Among several jobs she had over her career, Harris worked for the Children and Youth Center, a group of health clinics that served children from infancy to age 18. She later worked as a school nurse in all the local elementary schools before a nurse was hired for each school. She then went back to working in the UVA Hospital in hospice care. She officially retired from the hospital in 1991, but still helps families with hospice care.
Gardner said she learned about hard work and resilience while working on the family farm in Williamston, North Carolina. She moved to Charlottesville, where her aunt lived, for the LPN program. Her sister, Ida Woodfolk Rogers, had gone through the program two years before her.
After Gardner had worked in the UVA Hospital’s neurology unit for six years, she was asked to set up and run an outpatient neurology clinic. She started with three rooms. When the new residents arrived, Gardner was the one who lectured them on how the clinic was run.

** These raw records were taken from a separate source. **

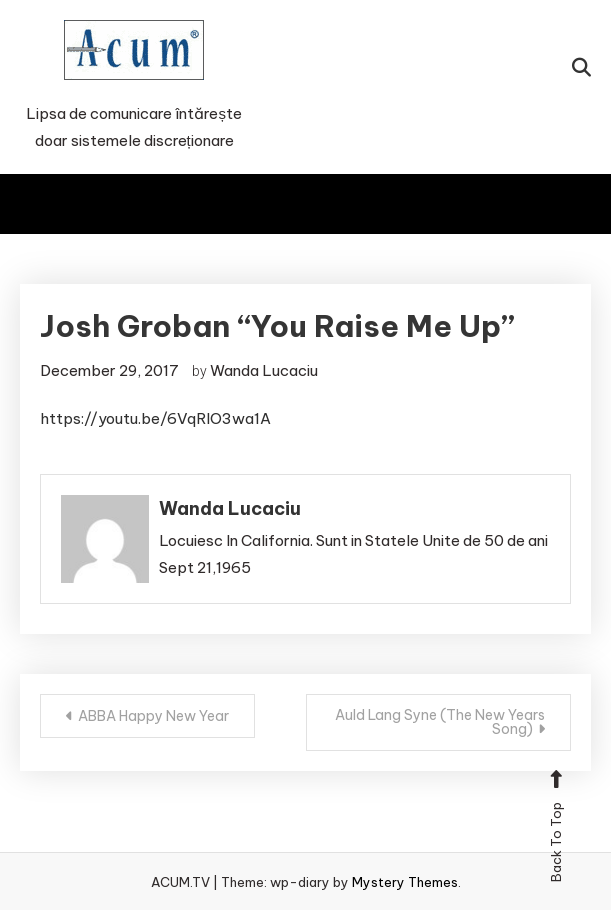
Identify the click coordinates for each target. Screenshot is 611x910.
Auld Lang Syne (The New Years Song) (440, 722)
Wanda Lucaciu (264, 370)
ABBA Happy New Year (153, 716)
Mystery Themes (405, 882)
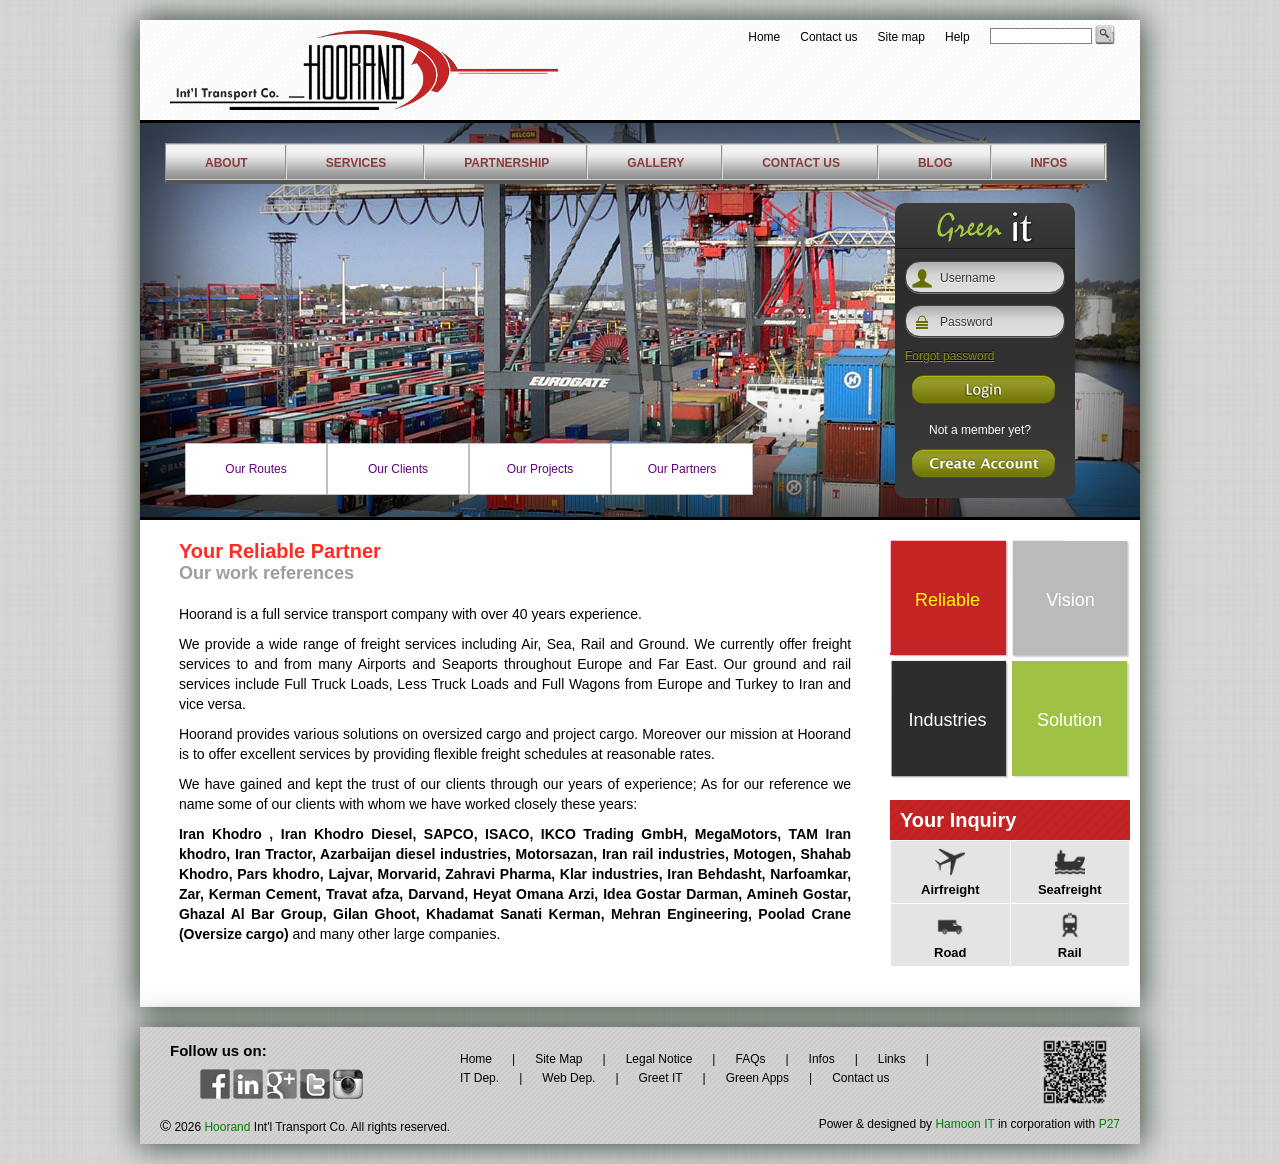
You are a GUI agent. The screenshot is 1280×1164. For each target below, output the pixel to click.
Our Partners (682, 469)
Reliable (947, 600)
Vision (1070, 600)
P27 (1109, 1124)
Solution (1069, 720)
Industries (947, 720)
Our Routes (255, 469)
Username (967, 278)
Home (764, 37)
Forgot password (949, 356)
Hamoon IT (964, 1124)
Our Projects (540, 469)
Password (966, 322)
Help (957, 37)
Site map (901, 37)
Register (983, 389)
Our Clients (398, 469)
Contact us (828, 37)
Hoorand (227, 1127)
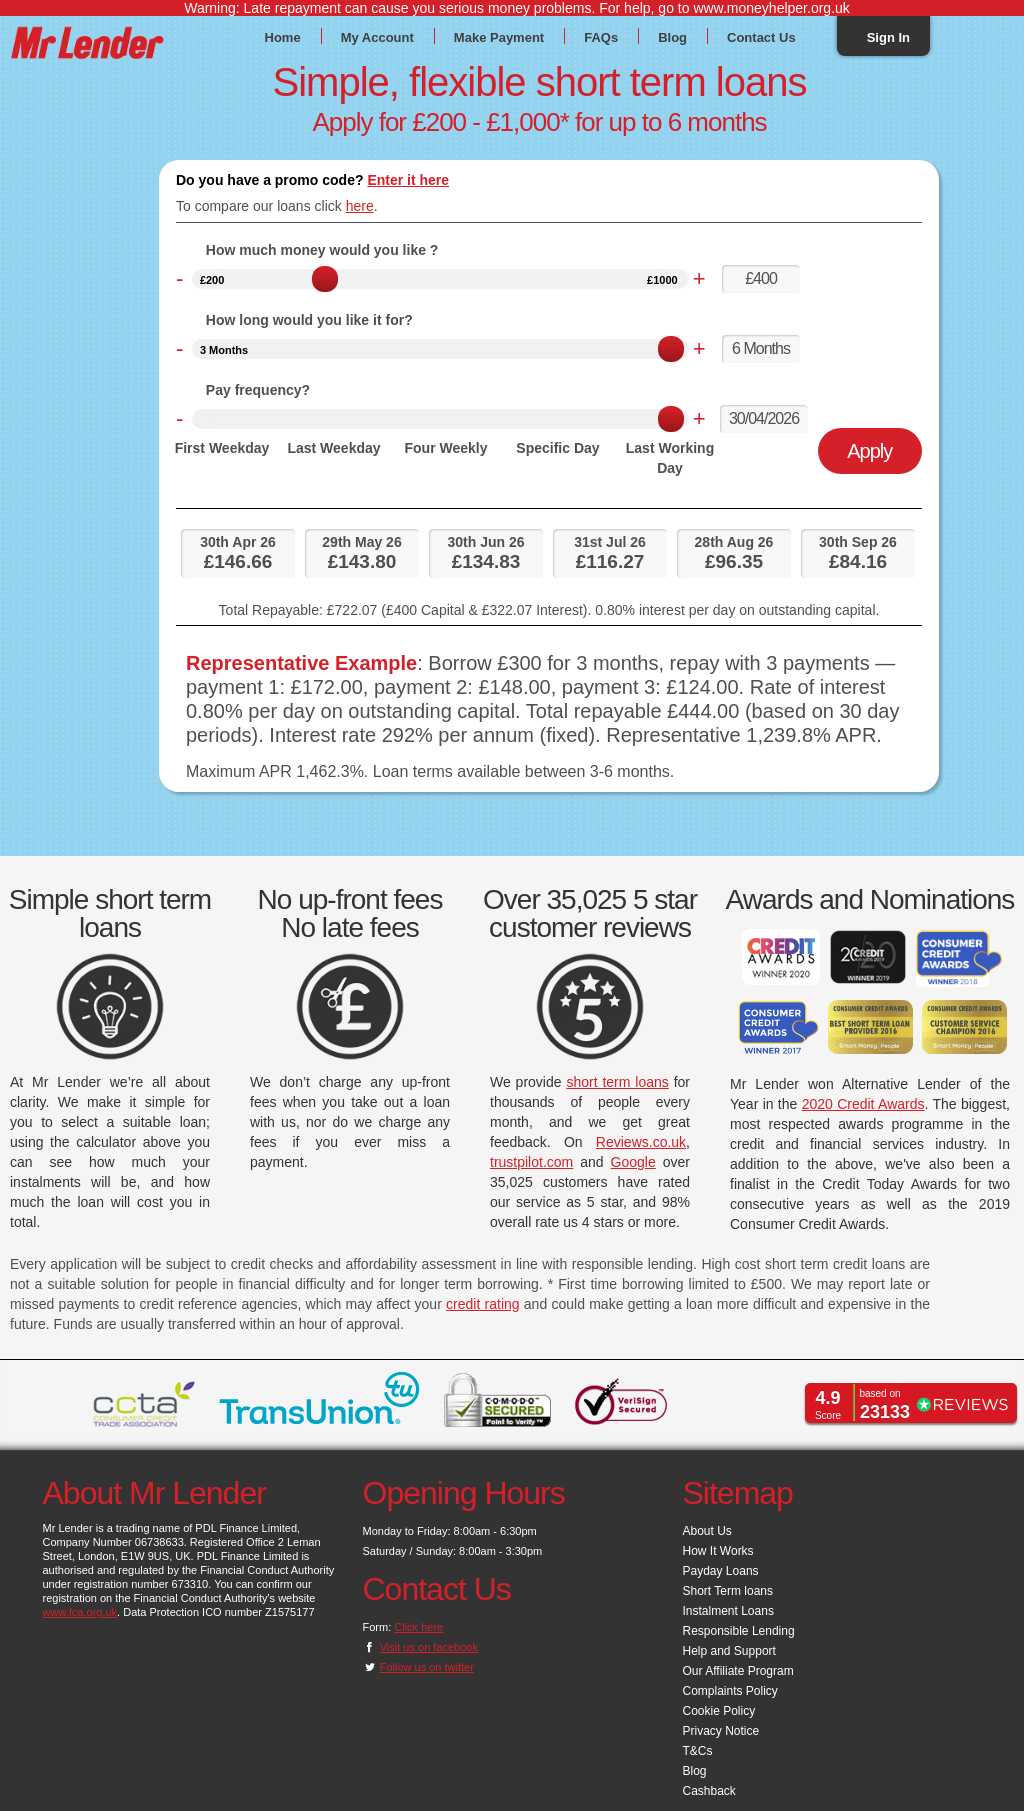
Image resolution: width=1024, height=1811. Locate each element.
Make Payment (499, 37)
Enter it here (408, 180)
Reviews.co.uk (641, 1142)
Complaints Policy (730, 1691)
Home (283, 37)
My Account (377, 37)
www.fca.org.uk (80, 1612)
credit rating (483, 1304)
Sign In (888, 37)
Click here (418, 1627)
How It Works (718, 1551)
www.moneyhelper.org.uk (771, 8)
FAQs (601, 37)
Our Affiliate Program (738, 1671)
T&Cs (698, 1751)
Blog (672, 37)
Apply (869, 451)
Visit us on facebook (429, 1647)
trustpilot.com (531, 1162)
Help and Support (729, 1651)
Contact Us (761, 37)
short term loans (617, 1082)
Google (633, 1162)
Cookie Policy (719, 1711)
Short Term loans (728, 1591)
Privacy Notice (721, 1731)
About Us (707, 1531)
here (360, 206)
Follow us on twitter (427, 1667)
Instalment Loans (728, 1611)
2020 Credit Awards (863, 1104)
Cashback (709, 1791)
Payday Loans (721, 1571)
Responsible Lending (739, 1631)
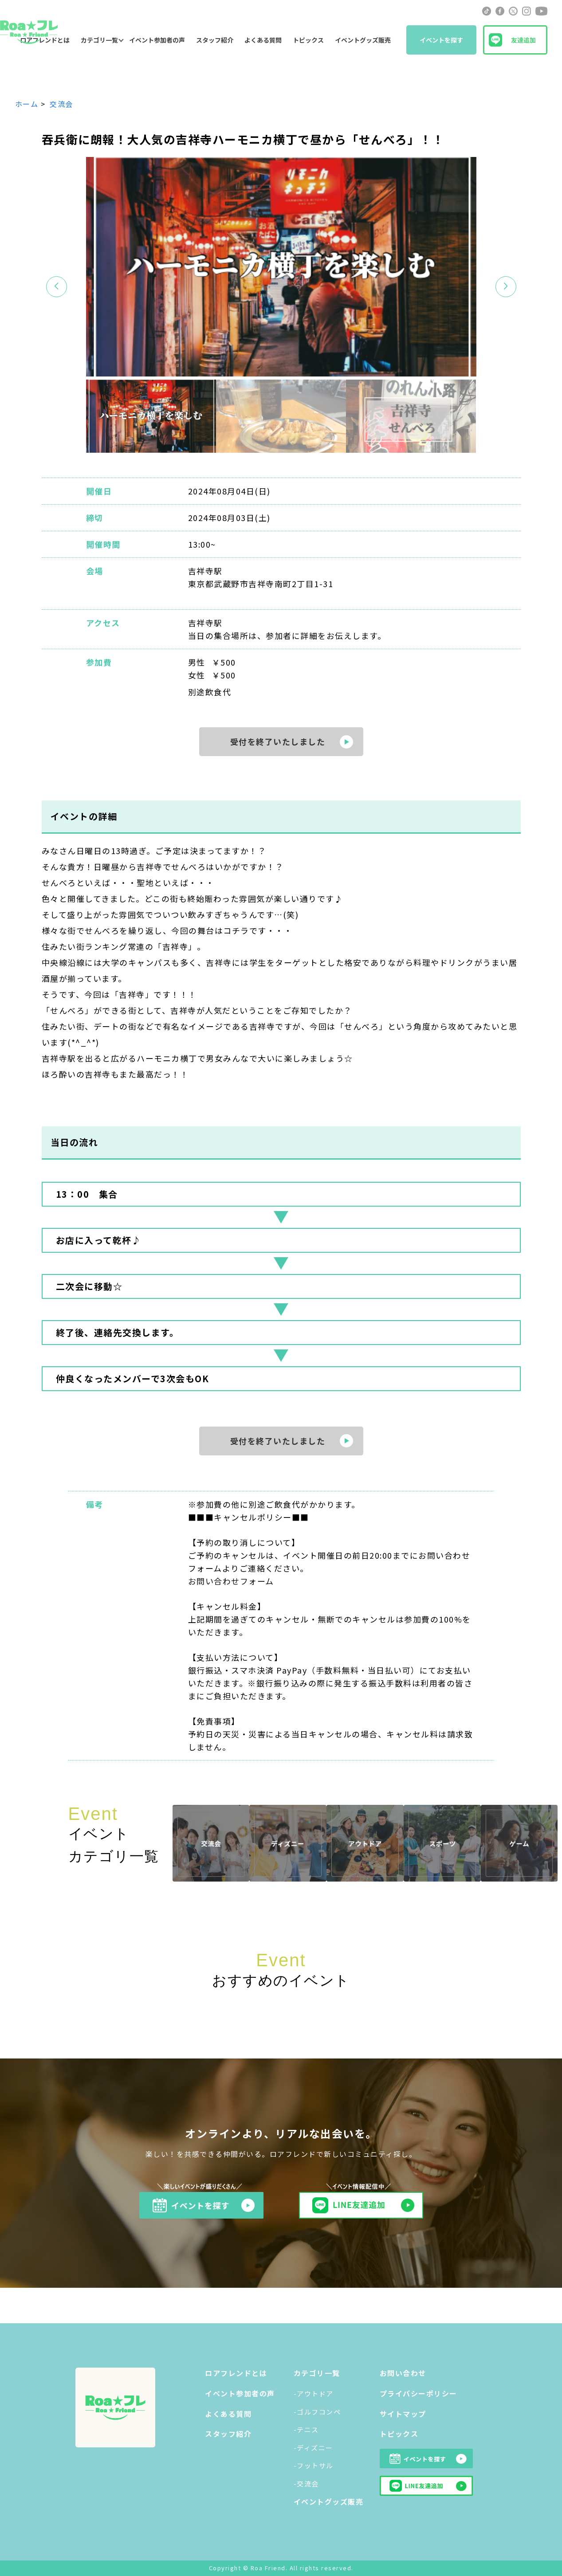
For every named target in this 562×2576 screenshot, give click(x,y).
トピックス (308, 39)
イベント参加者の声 (157, 39)
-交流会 (306, 2483)
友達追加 (523, 39)
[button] (505, 286)
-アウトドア (314, 2393)
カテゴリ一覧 (99, 39)
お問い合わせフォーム (231, 1581)
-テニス (306, 2429)
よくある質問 (263, 39)
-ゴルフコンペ (317, 2411)
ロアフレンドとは (236, 2373)
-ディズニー (313, 2447)
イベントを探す (441, 39)
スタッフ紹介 (214, 39)
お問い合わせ (403, 2373)
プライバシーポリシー (418, 2393)
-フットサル (314, 2465)
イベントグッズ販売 (363, 39)
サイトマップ (403, 2413)
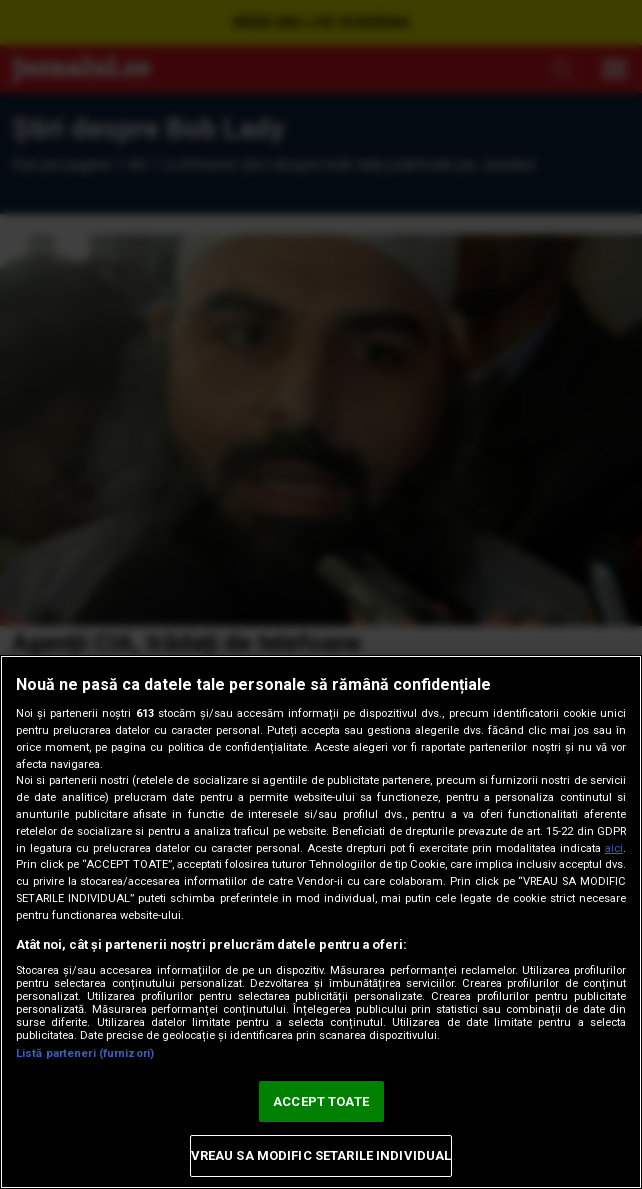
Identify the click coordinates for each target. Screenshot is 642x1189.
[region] (321, 922)
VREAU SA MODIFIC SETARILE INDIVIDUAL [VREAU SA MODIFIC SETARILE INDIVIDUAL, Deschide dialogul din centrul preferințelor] (321, 1155)
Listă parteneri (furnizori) (85, 1053)
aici (614, 848)
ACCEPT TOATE (321, 1101)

“We’re all called to serve in some way,” she said. “Compassion – that’s what all patients need.”
Lost and Found
When friends Louella Jackson Walker, who graduated from the LPN program in 1958, and Mary Jones, a ’61 grad, went to a yard sale after their former teacher, Lucy Johnson, had died, they found photos of the LPN nursing program and lent them to the UVA School of Nursing. It took 20 years and a new perspective to pay attention to this group of professionals.
“Apparently, Mrs. Walker loaned the photos to the history center many years ago, and they were filed away,” Wall said. “Last year, one of our program managers found them and returned them to Mrs. Walker. I visited Mrs. Walker in her home a few days later (and Mrs. Jones was there), and that is when we started talking about their program and realized that they were alumni, too.”
Walker, who retired in 2010 from the UVA Cancer Center and still helps elderly patients, said it felt great to be recognized after so much time had gone by.
Jones agreed: “It’s wonderful to be remembered and for people to know you stood for something and helped mankind. I enjoyed being a nurse.” Her grandfather had been a janitor at UVA.
Jones, who grew up in Greenwood, one of eight children, loved school and her teachers, she said, adding that she did her homework by the woodstove. “We might not have had material things, but I had knowledge,” she said.
After Burley High closed in 1967 (it reopened as a middle school in 1973), UVA Hospital continued the LPN program until the1980s.
When the team in the nursing history center began this project several years ago, UVA alumna Margot Lee Shetterly’s book “Hidden Figures,” and the resulting feature film, were taking the media and popular culture by storm.
“‘Hidden Figures’ provided additional inspiration and accountability to reflect on our own institution’s history and the vast contributors of the nursing program,” Tucker said. Hence, the nursing display was called “Hidden No More.”
As Tucker and others have heard, however, “hidden” really is misleading in this case.
“The nurses weren’t hidden, as the patients and community have known; they were always here,” Tucker said. “They paved the way for me to be at the Nursing School.”